On Mon, Jul 18, 2016 at 6:27 PM, Bin Cheng <bin.ch...@arm.com> wrote:
> Hi,
> Scalar evolution needs to prove no-overflow for source variable when handling 
> type conversion.  This is important because otherwise we would fail to 
> recognize result of the conversion as SCEV, resulting in missing loop 
> optimizations.  Take case added by this patch as an example, the loop can't 
> be distributed as memset call because address of memory reference is not 
> recognized.  At the moment, we rely on type overflow semantics and loop niter 
> info for no-overflow checking, unfortunately that's not enough.  This patch 
> introduces new method checking no-overflow using value range information.  As 
> commented in the patch, value range can only be used when source operand 
> variable evaluates on every loop iteration, rather than guarded by some 
> conditions.
>
> This together with patch improving loop niter analysis 
> (https://gcc.gnu.org/ml/gcc-patches/2016-07/msg00736.html) can help various 
> loop passes like vectorization.
> Bootstrap and test on x86_64 and AArch64.  Is it OK?

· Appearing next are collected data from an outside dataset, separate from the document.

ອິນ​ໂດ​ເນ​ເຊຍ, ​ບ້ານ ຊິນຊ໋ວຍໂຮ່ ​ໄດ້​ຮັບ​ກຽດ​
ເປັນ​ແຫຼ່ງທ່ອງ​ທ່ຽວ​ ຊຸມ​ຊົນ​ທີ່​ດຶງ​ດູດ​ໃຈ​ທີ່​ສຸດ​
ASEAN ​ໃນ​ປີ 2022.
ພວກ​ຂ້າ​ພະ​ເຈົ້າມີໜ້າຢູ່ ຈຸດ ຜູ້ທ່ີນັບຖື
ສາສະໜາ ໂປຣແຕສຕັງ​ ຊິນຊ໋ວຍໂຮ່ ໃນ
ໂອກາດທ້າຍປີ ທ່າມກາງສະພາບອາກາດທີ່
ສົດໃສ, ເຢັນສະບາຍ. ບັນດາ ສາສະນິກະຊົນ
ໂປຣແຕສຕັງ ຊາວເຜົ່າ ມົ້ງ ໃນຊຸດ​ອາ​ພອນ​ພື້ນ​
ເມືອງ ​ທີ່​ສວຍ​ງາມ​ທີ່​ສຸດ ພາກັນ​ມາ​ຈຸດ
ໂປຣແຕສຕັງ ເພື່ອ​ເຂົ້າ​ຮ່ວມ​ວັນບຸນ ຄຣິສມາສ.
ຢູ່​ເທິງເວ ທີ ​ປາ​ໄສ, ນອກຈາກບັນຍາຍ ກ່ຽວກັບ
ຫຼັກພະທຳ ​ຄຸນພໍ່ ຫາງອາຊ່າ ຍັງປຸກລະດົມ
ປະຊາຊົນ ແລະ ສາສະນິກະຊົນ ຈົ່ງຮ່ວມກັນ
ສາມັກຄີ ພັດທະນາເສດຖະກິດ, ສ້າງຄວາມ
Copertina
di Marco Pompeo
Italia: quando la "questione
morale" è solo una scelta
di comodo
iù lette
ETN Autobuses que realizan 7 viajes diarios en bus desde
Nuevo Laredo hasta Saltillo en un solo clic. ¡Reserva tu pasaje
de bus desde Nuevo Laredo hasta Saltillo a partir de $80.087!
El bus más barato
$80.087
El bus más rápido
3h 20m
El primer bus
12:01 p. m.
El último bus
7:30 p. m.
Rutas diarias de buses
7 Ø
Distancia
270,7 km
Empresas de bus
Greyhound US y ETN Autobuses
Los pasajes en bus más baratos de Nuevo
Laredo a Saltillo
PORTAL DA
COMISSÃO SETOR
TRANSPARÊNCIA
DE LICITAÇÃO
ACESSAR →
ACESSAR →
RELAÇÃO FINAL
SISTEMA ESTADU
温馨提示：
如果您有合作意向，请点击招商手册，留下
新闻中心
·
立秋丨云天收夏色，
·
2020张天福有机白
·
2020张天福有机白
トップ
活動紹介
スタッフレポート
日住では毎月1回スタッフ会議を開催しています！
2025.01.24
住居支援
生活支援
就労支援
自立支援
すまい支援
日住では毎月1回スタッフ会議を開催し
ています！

@@ -3187,7 +3187,8 @@ idx_infer_loop_bounds (tree base, tree *idx, void *dta)
   /* If access is not executed on every iteration, we must ensure that overlow
      may not make the access valid later.  */
   if (!dominated_by_p (CDI_DOMINATORS, loop->latch, gimple_bb (data->stmt))
-      && scev_probably_wraps_p (initial_condition_in_loop_num (ev, loop->num),
+      && scev_probably_wraps_p (NULL,

use NULL_TREE for the null pointer constant of tree.

+  /* Check if VAR evaluates in every loop iteration.  */
+  gimple *def;
+  if ((def = SSA_NAME_DEF_STMT (var)) != NULL

def is never NULL but it might be a GIMPLE_NOP which has a NULL gimple_bb.
Better check for ! SSA_DEFAULT_DEF_P (var)

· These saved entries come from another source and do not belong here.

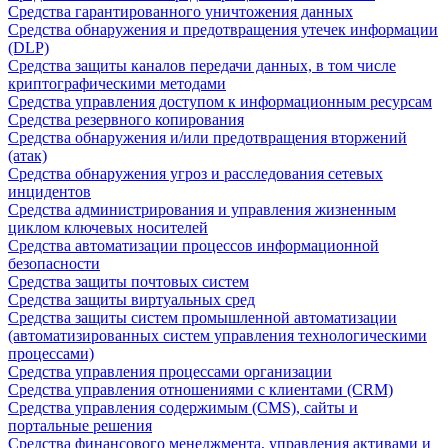
Средства гарантированного уничтожения данных
Средства обнаружения и предотвращения утечек информации
(DLP)
Средства защиты каналов передачи данных, в том числе
криптографическими методами
Средства управления доступом к информационным ресурсам
Средства резервного копирования
Средства обнаружения и/или предотвращения вторжений
(атак)
Средства обнаружения угроз и расследования сетевых
инцидентов
Средства администрирования и управления жизненным
циклом ключевых носителей
Средства автоматизации процессов информационной
безопасности
Средства защиты почтовых систем
Средства защиты виртуальных сред
Средства защиты систем промышленной автоматизации
(автоматизированных систем управления технологическими
процессами)
Средства управления процессами организации
Средства управления отношениями с клиентами (CRM)
Средства управления содержимым (CMS), сайты и
портальные решения
Средства финансового менеджмента, управления активами и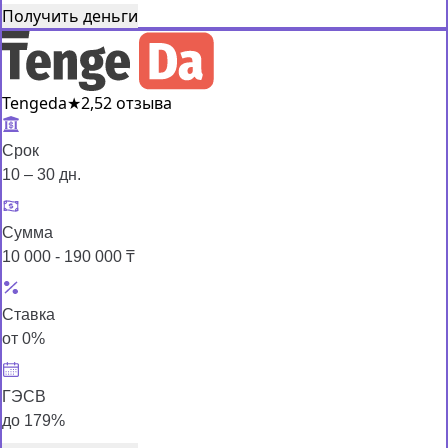
Получить деньги
Tengeda
★
2,5
2 отзыва
Срок
10 – 30 дн.
Сумма
10 000 - 190 000 ₸
Ставка
от 0%
ГЭСВ
до 179%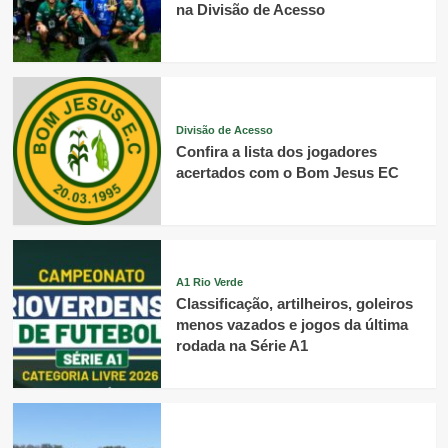
na Divisão de Acesso
Divisão de Acesso
Confira a lista dos jogadores
acertados com o Bom Jesus EC
A1 Rio Verde
Classificação, artilheiros, goleiros
menos vazados e jogos da última
rodada na Série A1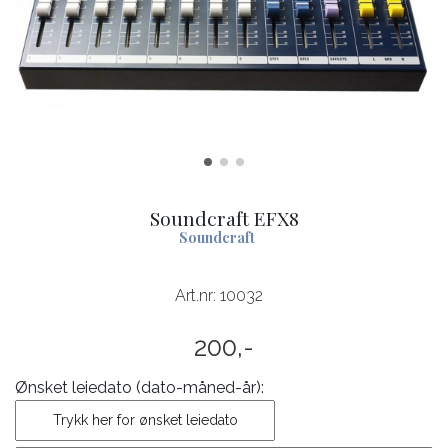
Soundcraft EFX8
Soundcraft
Art.nr:
10032
200,-
Ønsket leiedato (dato-måned-år):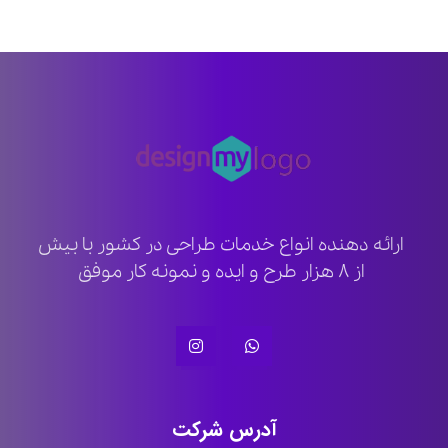
ارائه دهنده انواع خدمات طراحی در کشور با بیش
از ۸ هزار طرح و ایده و نمونه کار موفق
آدرس شرکت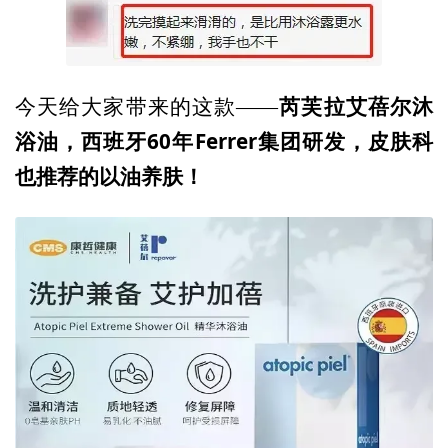
芮芙拉艾蓓尔沐
今天给大家带来的这款——
浴油，西班牙60年Ferrer集团研发，皮肤科
也推荐的以油养肤！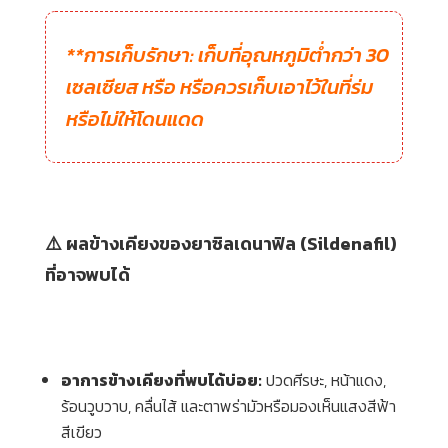
**การเก็บรักษา: เก็บที่อุณหภูมิต่ำกว่า 30
เซลเซียส หรือ หรือควรเก็บเอาไว้ในที่ร่ม
หรือไม่ให้โดนแดด
⚠️ ผลข้างเคียงของยาซิลเดนาฟิล (Sildenafil)
ที่อาจพบได้
อาการข้างเคียงที่พบได้บ่อย:
ปวดศีรษะ, หน้าแดง,
ร้อนวูบวาบ, คลื่นไส้ และตาพร่ามัวหรือมองเห็นแสงสีฟ้า
สีเขียว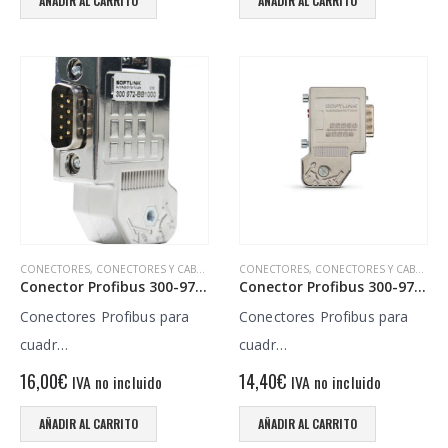
AÑADIR AL CARRITO
AÑADIR AL CARRITO
CONECTORES
,
CONECTORES Y CABLES
CONECTORES
,
CONECTORES Y CABLES
Conector Profibus 300-972-BB1000
Conector Profibus 300-972-BA1000
Conectores Profibus para
Conectores Profibus para
cuadr…
cuadr…
16,00
€
14,40
€
IVA no incluido
IVA no incluido
AÑADIR AL CARRITO
AÑADIR AL CARRITO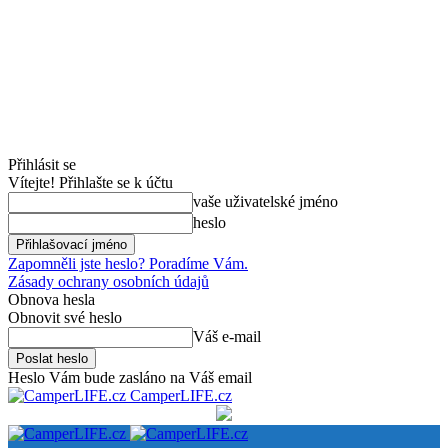
Přihlásit se
Vítejte! Přihlašte se k účtu
vaše uživatelské jméno
heslo
Zapomněli jste heslo? Poradíme Vám.
Zásady ochrany osobních údajů
Obnova hesla
Obnovit své heslo
Váš e-mail
Heslo Vám bude zasláno na Váš email
CamperLIFE.cz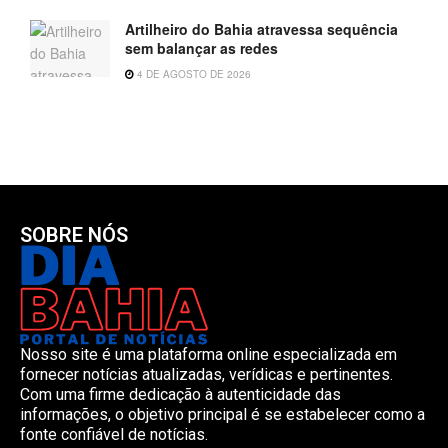
Artilheiro do Bahia atravessa sequência
sem balançar as redes
4 DE AGOSTO DE 2026
SOBRE NÓS
Nosso site é uma plataforma online especializada em
fornecer notícias atualizadas, verídicas e pertinentes.
Com uma firme dedicação à autenticidade das
informações, o objetivo principal é se estabelecer como a
fonte confiável de notícias.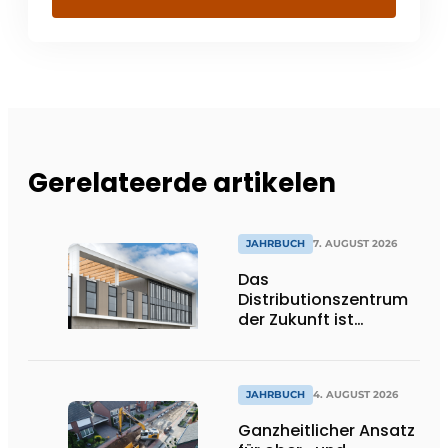
Gerelateerde artikelen
JAHRBUCH
7. AUGUST 2026
Das
Distributionszentrum
der Zukunft ist
ausdrucksstark,
umweltfreundlich und
lässt Tageslicht tief
ins Innere strömen
JAHRBUCH
4. AUGUST 2026
Ganzheitlicher Ansatz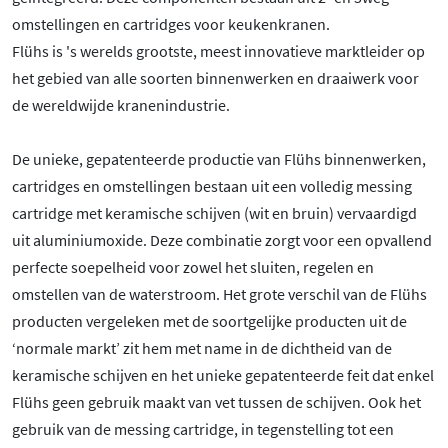
omstellingen en cartridges voor keukenkranen.
Flühs is 's werelds grootste, meest innovatieve marktleider op
het gebied van alle soorten binnenwerken en draaiwerk voor
de wereldwijde kranenindustrie.
De unieke, gepatenteerde productie van Flühs binnenwerken,
cartridges en omstellingen bestaan uit een volledig messing
cartridge met keramische schijven (wit en bruin) vervaardigd
uit aluminiumoxide. Deze combinatie zorgt voor een opvallend
perfecte soepelheid voor zowel het sluiten, regelen en
omstellen van de waterstroom. Het grote verschil van de Flühs
producten vergeleken met de soortgelijke producten uit de
‘normale markt’ zit hem met name in de dichtheid van de
keramische schijven en het unieke gepatenteerde feit dat enkel
Flühs geen gebruik maakt van vet tussen de schijven. Ook het
gebruik van de messing cartridge, in tegenstelling tot een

+  if (TREE_CODE (step) != INTEGER_CST || !INTEGRAL_TYPE_P (TREE_TYPE (var)))
+    return false;

this looks like a cheaper test so please do that first.

+  step_wi = step;
+  type = TREE_TYPE (var);
+  if (tree_int_cst_sign_bit (step))
+    {
+      diff = lower_bound_in_type (type, type);
+      diff = minv - diff;
+      step_wi = - step_wi;
+    }
+  else
+    {
+      diff = upper_bound_in_type (type, type);
+      diff = diff - maxv;
+    }

this lacks a comment - it's not obvious to me what the gymnastics
with lower/upper_bound_in_type are supposed to achieve.

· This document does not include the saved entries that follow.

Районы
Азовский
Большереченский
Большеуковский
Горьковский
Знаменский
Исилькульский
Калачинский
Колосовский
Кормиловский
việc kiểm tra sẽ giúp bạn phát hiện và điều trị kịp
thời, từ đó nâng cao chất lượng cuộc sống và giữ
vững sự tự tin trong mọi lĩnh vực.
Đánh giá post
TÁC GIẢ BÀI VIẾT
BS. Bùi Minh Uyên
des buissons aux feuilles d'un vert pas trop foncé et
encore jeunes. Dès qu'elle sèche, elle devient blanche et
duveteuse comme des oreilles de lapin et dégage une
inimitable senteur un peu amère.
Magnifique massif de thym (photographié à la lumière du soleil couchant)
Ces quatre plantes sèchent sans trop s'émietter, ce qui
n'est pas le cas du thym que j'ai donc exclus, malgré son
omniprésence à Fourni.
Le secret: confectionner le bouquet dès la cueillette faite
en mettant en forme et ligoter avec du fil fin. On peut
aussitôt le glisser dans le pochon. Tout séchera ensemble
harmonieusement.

As VRP uses niter analysis itself I wonder how this fires back-to-back between
VRP1 and VRP2?  If the def of var dominates the latch isn't it enough to do
a + 1 to check whether VRP bumped the range up to INT_MAX/MIN?  That is,
why do we need to add step if not for the TYPE_OVERFLOW_UNDEFINED case
of VRP handling the ranges optimistically?

Thanks,
Richard.

> Thanks,
> bin
>
> 2016-07-15  Bin Cheng  <bin.ch...@arm.com>
>
>         * tree-chrec.c (convert_affine_scev): New parameter.  Pass new arg.
>         (chrec_convert_1, chrec_convert): Ditto.
>         * tree-chrec.h (chrec_convert, convert_affine_scev): New parameter.
>         * tree-scalar-evolution.c (interpret_rhs_expr): Pass new arg.
>         * tree-vrp.c (adjust_range_with_scev): Ditto.
>         * tree-ssa-loop-niter.c (idx_infer_loop_bounds): Ditto.
>         (scev_var_range_cant_overflow): New function.
>         (scev_probably_wraps_p): New parameter.  Call above function.
>         * tree-ssa-loop-niter.h (scev_probably_wraps_p): New parameter.
>
> gcc/testsuite/ChangeLog
> 2016-07-15  Bin Cheng  <bin.ch...@arm.com>
>
>         * gcc.dg/tree-ssa/scev-15.c: New.